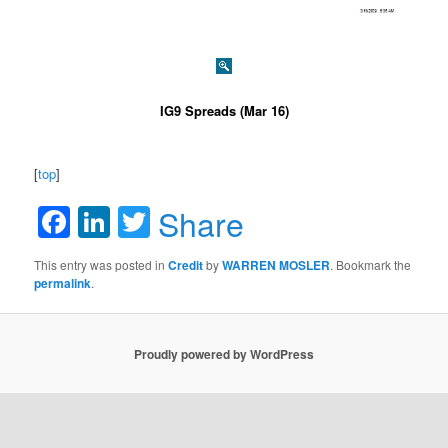
IG9 Spreads (Mar 16)
[
top
]
Facebook
LinkedIn
Twitter
Share
This entry was posted in
Credit
by
WARREN MOSLER
. Bookmark the
permalink
.
Proudly powered by WordPress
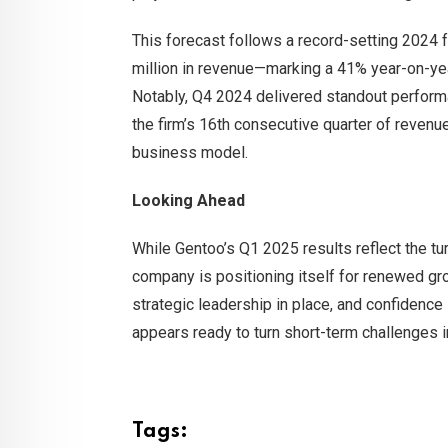
This forecast follows a record-setting 2024
million in revenue—marking a 41% year-on-ye
Notably, Q4 2024 delivered standout performa
the firm’s 16th consecutive quarter of revenue
business model.
Looking Ahead
While Gentoo’s Q1 2025 results reflect the tur
company is positioning itself for renewed gro
strategic leadership in place, and confidence 
appears ready to turn short-term challenges i
Tags:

****************************************

EXERCISE GOAL:
Look through the listing and extract every line with "revenue" in it.

SOLUTION TO THE EXERCISE:
million in revenue—marking a 41% year-on-ye
the firm’s 16th consecutive quarter of revenue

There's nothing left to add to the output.